_Work instruction_
Give the number of lines below that contain the string "Médiaajánlat", and no other text.

[Stored data entries]
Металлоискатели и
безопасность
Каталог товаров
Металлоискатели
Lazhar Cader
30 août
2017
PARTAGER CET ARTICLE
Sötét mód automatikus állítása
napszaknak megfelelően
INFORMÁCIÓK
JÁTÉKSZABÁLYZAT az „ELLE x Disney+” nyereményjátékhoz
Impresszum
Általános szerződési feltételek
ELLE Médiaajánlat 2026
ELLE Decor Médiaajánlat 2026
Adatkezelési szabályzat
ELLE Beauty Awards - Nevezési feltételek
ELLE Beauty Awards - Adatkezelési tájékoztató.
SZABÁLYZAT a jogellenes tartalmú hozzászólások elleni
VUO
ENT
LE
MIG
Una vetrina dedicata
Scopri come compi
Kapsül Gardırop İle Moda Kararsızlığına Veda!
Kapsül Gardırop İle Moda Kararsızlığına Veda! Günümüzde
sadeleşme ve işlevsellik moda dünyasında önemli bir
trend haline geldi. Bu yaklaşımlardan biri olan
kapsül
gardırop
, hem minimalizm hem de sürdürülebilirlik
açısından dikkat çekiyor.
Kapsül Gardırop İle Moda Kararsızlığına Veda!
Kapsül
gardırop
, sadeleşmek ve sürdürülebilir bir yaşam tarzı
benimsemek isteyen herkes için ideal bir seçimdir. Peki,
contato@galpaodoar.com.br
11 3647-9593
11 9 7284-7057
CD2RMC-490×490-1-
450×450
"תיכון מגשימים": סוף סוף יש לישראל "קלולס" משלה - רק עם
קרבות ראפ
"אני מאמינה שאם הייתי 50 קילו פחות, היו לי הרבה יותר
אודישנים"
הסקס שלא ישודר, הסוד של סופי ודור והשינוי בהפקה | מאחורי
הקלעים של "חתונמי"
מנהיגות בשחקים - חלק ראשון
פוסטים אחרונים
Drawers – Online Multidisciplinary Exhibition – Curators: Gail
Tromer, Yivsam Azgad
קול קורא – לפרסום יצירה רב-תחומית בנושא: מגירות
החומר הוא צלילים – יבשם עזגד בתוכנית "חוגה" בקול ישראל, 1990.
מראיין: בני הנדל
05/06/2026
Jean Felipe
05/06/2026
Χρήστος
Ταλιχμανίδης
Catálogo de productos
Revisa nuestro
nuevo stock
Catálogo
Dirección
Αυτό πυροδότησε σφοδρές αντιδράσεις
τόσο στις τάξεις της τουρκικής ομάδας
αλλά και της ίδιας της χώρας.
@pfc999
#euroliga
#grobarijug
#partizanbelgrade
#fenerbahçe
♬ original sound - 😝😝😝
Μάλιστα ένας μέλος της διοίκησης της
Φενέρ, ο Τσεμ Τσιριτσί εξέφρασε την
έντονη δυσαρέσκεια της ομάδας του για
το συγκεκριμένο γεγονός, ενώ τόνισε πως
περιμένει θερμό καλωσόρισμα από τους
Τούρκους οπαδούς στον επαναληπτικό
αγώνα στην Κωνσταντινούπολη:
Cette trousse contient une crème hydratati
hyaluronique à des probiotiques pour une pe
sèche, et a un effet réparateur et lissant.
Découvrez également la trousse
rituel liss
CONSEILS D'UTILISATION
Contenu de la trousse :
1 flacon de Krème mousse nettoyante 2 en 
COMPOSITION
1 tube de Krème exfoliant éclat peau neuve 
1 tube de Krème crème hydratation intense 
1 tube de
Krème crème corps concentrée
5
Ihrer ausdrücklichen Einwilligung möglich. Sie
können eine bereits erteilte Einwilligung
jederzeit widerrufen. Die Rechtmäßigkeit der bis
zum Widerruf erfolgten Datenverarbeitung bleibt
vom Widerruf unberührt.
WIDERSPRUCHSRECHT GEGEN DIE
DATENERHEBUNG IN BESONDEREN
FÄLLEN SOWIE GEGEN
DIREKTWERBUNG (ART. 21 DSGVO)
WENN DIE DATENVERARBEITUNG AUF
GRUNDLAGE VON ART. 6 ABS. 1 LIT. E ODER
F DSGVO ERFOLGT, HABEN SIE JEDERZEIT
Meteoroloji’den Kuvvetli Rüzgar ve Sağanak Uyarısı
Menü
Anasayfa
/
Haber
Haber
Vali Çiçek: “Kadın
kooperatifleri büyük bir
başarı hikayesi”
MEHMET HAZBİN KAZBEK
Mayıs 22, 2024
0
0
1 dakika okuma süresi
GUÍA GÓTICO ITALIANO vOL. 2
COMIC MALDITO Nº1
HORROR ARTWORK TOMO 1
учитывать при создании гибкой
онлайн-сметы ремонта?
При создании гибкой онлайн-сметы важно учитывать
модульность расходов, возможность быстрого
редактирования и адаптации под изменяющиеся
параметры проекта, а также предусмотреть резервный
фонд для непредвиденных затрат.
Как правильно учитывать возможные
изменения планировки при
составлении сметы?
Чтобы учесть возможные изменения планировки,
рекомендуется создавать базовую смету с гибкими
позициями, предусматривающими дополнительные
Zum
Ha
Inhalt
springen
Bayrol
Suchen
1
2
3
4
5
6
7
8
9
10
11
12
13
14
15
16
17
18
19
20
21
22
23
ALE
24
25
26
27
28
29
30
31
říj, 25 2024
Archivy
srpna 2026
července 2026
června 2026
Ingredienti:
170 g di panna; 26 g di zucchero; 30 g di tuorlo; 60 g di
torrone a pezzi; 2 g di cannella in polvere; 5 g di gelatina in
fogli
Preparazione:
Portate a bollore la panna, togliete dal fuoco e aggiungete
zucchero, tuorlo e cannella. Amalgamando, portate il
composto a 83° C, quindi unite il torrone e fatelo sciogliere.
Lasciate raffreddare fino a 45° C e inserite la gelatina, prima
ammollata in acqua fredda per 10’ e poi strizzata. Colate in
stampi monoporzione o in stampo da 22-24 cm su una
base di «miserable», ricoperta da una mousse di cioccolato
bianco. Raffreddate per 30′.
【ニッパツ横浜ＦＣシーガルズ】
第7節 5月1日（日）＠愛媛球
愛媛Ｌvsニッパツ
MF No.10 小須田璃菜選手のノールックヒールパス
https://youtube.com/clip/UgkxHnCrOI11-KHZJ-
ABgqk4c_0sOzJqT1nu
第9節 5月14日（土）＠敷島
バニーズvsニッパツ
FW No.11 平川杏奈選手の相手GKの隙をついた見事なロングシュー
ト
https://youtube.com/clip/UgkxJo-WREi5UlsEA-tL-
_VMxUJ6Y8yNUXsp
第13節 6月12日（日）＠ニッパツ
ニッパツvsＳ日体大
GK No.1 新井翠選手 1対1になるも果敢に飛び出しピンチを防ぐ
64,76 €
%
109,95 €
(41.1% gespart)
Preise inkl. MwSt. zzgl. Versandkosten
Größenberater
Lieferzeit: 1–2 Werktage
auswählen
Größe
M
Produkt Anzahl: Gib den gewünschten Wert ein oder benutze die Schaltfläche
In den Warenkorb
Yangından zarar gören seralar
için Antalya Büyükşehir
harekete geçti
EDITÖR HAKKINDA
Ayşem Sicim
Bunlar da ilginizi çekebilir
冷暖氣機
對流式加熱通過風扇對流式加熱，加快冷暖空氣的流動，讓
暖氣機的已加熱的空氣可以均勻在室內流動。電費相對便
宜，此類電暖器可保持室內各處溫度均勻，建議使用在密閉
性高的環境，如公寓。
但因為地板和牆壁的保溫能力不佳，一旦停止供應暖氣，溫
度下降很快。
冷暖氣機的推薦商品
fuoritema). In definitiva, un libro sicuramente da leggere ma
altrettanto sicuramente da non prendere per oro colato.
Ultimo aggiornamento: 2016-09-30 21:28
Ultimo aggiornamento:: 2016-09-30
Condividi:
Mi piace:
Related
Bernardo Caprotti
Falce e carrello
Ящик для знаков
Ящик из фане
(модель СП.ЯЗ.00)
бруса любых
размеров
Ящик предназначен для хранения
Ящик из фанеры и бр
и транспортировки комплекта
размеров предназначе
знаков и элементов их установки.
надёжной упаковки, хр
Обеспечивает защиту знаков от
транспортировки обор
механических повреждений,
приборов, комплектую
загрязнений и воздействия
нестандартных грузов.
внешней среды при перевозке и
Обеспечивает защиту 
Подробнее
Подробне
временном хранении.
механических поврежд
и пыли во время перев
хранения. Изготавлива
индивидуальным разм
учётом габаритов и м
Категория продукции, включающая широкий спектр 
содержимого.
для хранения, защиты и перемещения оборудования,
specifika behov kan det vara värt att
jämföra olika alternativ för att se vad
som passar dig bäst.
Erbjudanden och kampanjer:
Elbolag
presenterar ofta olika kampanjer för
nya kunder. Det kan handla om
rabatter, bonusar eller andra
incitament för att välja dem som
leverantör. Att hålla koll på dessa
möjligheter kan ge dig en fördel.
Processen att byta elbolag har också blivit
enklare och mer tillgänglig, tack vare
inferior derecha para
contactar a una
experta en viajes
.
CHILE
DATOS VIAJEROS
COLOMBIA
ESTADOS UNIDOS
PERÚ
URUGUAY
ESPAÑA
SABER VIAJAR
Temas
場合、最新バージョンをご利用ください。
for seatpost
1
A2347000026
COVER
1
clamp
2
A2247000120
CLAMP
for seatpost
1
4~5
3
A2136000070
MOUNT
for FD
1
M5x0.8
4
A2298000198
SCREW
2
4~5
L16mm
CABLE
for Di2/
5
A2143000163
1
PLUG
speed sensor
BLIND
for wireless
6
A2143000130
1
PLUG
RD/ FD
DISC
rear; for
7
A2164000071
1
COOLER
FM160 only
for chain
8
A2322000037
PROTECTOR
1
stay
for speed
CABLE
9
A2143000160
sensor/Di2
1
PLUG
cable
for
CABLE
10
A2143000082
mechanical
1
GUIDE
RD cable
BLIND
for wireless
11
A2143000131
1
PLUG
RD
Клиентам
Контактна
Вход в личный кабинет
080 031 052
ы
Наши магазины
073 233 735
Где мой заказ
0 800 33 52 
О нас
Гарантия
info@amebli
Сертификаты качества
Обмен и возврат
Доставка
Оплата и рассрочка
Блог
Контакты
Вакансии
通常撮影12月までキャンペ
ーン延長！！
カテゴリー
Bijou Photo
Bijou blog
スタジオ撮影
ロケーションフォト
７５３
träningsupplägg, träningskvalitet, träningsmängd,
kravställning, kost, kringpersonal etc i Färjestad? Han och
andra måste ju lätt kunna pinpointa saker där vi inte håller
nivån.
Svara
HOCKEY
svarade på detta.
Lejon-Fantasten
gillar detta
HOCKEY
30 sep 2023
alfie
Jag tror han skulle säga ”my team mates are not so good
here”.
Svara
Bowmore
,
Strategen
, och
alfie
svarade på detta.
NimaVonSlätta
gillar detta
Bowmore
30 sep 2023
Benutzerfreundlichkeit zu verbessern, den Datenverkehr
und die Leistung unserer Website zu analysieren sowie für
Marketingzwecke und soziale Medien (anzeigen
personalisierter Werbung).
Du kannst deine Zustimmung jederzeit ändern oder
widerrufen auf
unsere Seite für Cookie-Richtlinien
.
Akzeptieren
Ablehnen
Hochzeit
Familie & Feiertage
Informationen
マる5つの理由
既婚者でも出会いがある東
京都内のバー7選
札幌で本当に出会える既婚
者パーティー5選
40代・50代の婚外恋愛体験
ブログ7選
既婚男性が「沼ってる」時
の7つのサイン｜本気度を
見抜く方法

_Finished exercise_
2